Using the data below, return the stretch from the line that contains "Required fields are marked" through the line that contains "O’Sullivan is concerned", both included, exactly as it stands and nothing beyond it.

### Data records ###

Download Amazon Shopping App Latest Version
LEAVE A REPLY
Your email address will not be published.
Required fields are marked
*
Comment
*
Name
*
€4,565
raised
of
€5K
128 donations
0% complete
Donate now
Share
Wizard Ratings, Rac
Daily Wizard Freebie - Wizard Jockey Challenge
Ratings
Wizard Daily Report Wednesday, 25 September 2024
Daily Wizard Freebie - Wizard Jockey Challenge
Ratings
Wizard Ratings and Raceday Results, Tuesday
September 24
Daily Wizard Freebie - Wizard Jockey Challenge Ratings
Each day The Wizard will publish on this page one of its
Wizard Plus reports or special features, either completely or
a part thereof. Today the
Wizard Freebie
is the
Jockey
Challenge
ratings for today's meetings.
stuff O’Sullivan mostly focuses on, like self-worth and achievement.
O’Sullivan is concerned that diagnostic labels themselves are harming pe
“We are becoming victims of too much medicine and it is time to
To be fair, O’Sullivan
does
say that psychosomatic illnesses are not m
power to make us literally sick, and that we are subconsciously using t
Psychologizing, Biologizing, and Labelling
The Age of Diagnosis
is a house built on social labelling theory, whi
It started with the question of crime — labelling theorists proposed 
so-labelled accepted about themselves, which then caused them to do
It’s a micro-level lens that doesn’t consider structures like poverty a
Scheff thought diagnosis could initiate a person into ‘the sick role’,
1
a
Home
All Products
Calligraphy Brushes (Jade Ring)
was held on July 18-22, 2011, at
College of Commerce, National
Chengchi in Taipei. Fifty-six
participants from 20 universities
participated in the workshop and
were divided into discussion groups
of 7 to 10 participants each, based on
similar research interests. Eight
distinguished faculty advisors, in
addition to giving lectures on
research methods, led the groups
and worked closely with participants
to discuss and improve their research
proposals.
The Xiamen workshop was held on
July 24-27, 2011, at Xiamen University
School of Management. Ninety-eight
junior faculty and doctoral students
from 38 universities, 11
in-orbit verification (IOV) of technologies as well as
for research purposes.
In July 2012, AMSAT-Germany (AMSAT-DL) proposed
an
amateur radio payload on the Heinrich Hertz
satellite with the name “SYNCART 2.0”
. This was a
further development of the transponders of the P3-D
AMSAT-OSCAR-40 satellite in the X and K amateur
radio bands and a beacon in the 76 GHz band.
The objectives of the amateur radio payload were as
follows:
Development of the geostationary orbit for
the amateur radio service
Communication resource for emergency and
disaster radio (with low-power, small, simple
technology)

###
### Data records ###

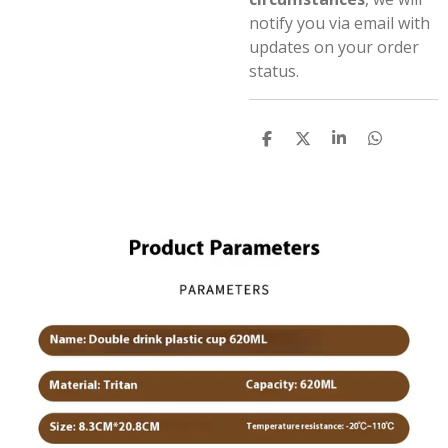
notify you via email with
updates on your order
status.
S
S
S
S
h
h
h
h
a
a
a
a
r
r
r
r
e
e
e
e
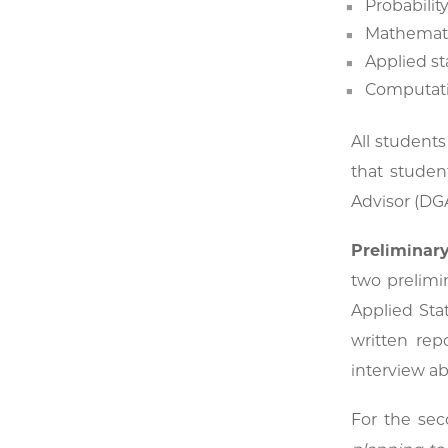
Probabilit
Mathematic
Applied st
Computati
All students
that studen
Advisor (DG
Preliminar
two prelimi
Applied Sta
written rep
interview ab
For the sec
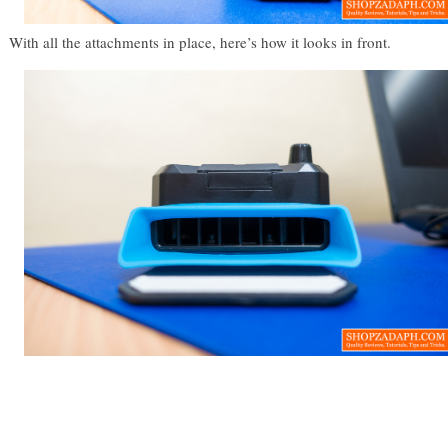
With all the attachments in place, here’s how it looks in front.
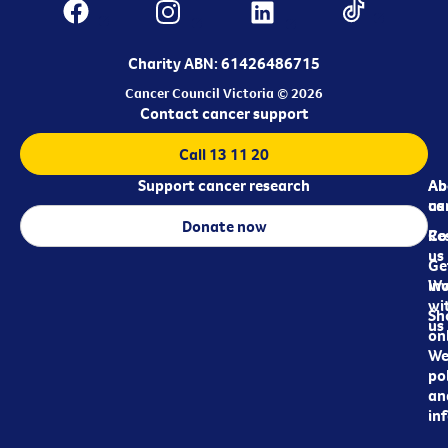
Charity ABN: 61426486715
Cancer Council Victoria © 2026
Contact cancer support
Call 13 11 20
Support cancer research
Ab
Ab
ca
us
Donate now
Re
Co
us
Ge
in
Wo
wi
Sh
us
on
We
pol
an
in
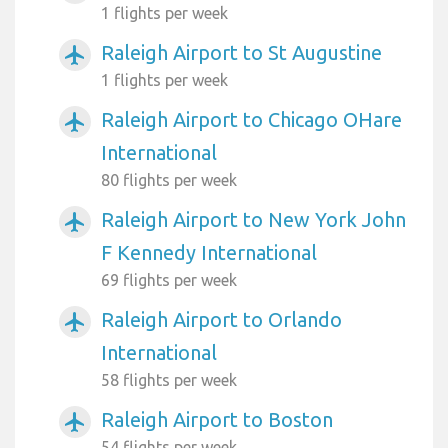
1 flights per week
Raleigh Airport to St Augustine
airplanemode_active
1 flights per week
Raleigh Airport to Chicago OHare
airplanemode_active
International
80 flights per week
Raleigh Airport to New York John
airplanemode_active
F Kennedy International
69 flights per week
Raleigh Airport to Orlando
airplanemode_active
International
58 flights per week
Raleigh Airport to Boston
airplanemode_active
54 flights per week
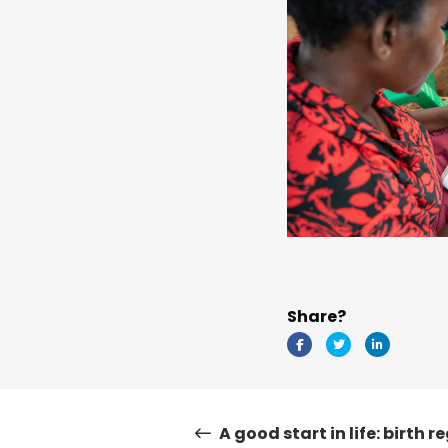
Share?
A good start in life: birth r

###
### Data records ###

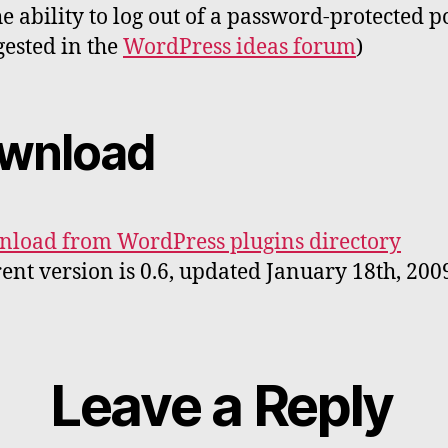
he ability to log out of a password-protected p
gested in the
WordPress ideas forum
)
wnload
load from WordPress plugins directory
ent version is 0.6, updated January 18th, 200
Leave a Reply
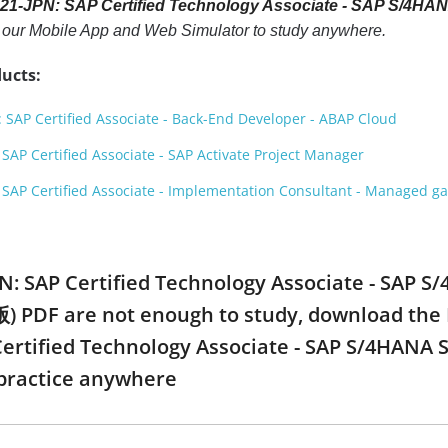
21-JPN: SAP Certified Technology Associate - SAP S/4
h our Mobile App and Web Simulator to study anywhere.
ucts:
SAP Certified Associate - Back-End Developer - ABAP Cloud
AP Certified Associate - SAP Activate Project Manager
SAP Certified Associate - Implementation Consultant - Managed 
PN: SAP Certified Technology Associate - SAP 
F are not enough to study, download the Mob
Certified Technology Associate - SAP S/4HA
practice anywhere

###

## [Response]
Required fields are marked
*
Comment
*
Name
*
€4,565
raised
of
€5K
128 donations
0% complete
Donate now
Share
Wizard Ratings, Rac
Daily Wizard Freebie - Wizard Jockey Challenge
Ratings
Wizard Daily Report Wednesday, 25 September 2024
Daily Wizard Freebie - Wizard Jockey Challenge
Ratings
Wizard Ratings and Raceday Results, Tuesday
September 24
Daily Wizard Freebie - Wizard Jockey Challenge Ratings
Each day The Wizard will publish on this page one of its
Wizard Plus reports or special features, either completely or
a part thereof. Today the
Wizard Freebie
is the
Jockey
Challenge
ratings for today's meetings.
stuff O’Sullivan mostly focuses on, like self-worth and achievement.
O’Sullivan is concerned that diagnostic labels themselves are harming pe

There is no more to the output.